How To Stop Spinach From Bolting
Bolting, or the flowing described above, is a large problem for spinach growers as it can ruin the flavor of the plant. The first step is to understand why spinach bolts in the first place.
Spinach bolting typically occurs in warmer weather, when the temperatures rise and the day is at its longest. The key then is to carefully control the temperature and sunlight that the spinach is exposed to.
For temperatures, anything over 75°F is going to induce bolting. You’ll want to keep the temperature below this. Spinach is a colder weather crop, so you’re likely not to harm the plant with any reasonable indoor temperature. Sitting in direct sunlight can inadvertently raise the temperature around the plant, which is why it is suggest to plant in partial shade.
If you’re growing outdoors, the best way to combat this is to plant early. This gives ample time for the spinach leaves to grow and be harvested before bolting occurs. As you can’t control the temperature outdoors it’s much more difficult to prevent.
You’re other option is use bolt resistant varieties. There are specifically engineered breeds of spinach that are less likely to bolt than others. The easiest options is probably to use one of these.
Growing Spinach Indoors
Spinach is an excellent addition to any garden, and makes a healthy snack to boot. Add onto that the ease of growing and there’s no reason not to be growing this delightful veggie! Comment down below if you’ve started to grow your own spinach!

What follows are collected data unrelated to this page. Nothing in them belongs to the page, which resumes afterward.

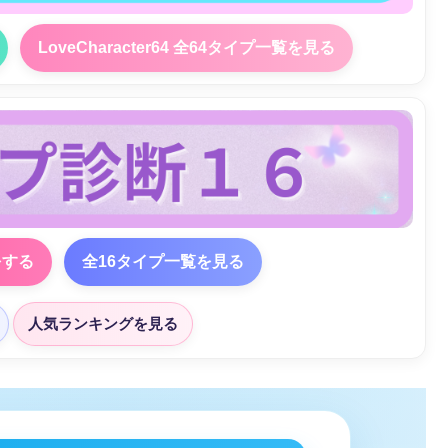
LoveCharacter64 全64タイプ一覧を見る
をする
全16タイプ一覧を見る
人気ランキングを見る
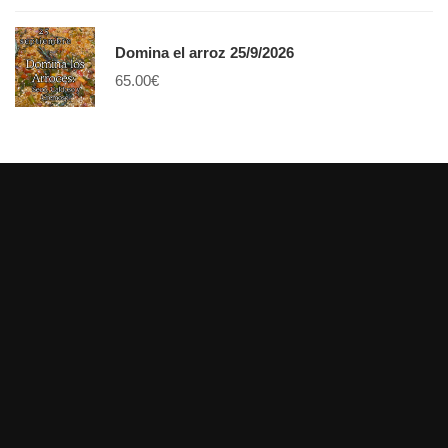
Domina el arroz 25/9/2026
65.00
€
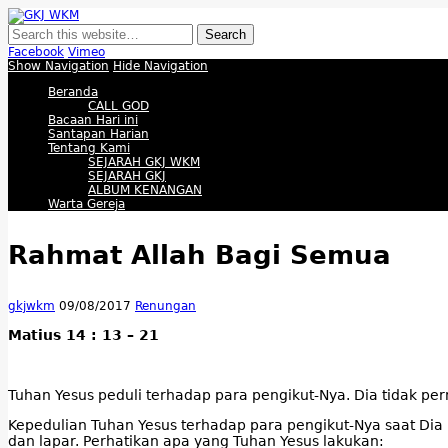
GKJ WKM
Membangun Gereja Kokoh melalui Pelayanan Holistik, Teknologi, dan Buda
Facebook
Vimeo
Show Navigation
Hide Navigation
Beranda
CALL GOD
Bacaan Hari ini
Santapan Harian
Tentang Kami
SEJARAH GKJ WKM
SEJARAH GKJ
ALBUM KENANGAN
Warta Gereja
Rahmat Allah Bagi Semua
gkjwkm
09/08/2017
Renungan
Matius 14 : 13 – 21
Tuhan Yesus peduli terhadap para pengikut-Nya. Dia tidak 
Kepedulian Tuhan Yesus terhadap para pengikut-Nya saat Di
dan lapar. Perhatikan apa yang Tuhan Yesus lakukan:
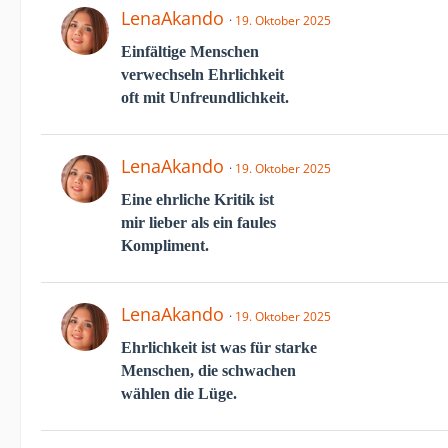
LenaAkando
19. Oktober 2025
Einfältige Menschen
verwechseln Ehrlichkeit
oft mit Unfreundlichkeit.
LenaAkando
19. Oktober 2025
Eine ehrliche Kritik ist
mir lieber als ein faules
Kompliment.
LenaAkando
19. Oktober 2025
Ehrlichkeit ist was für starke
Menschen, die schwachen
wählen die Lüge.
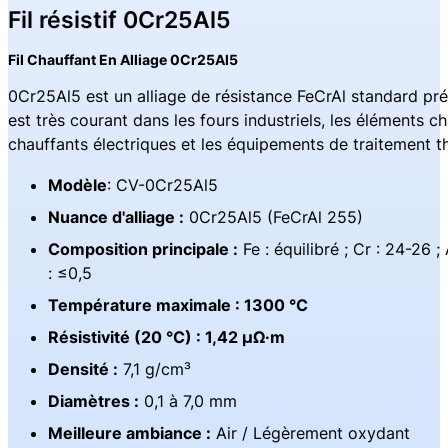
Fil résistif 0Cr25Al5
Fil Chauffant En Alliage 0Cr25Al5
0Cr25Al5 est un alliage de résistance FeCrAl standard prés
est très courant dans les fours industriels, les éléments c
chauffants électriques et les équipements de traitement
Modèle
: CV-0Cr25Al5
Nuance d'alliage :
0Cr25Al5 (FeCrAl 255)
Composition principale :
Fe : équilibré ; Cr : 24-26 ; 
: ≤0,5
Température maximale : 1300 °C
Résistivité (20 °C) : 1,42 μΩ·m
Densité :
7,1 g/cm³
Diamètres :
0,1 à 7,0 mm
Meilleure ambiance :
Air / Légèrement oxydant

Growing Spinach Indoors FAQs
1. Can Spinach Be Grown In Partial Shade?
Yes, like some other leafy greens spinach can grow in partial shade and doesn’t require direct sunlight. This gives growers a lot more freedom in where they plant it compare to more light intensive vegetables.
2. Why Does Spinach Bolt?
Spinach bolting usually occurs when the temperature rises and the plant gets lots of direct sunlight.
3. Is Spinach Frost Tolerant?
Spinach grows fairly well in cold weather and can actually survive light frosts. It’s still best not to expose it too much extreme weather, but you don’t have to be as careful as you do with most plants.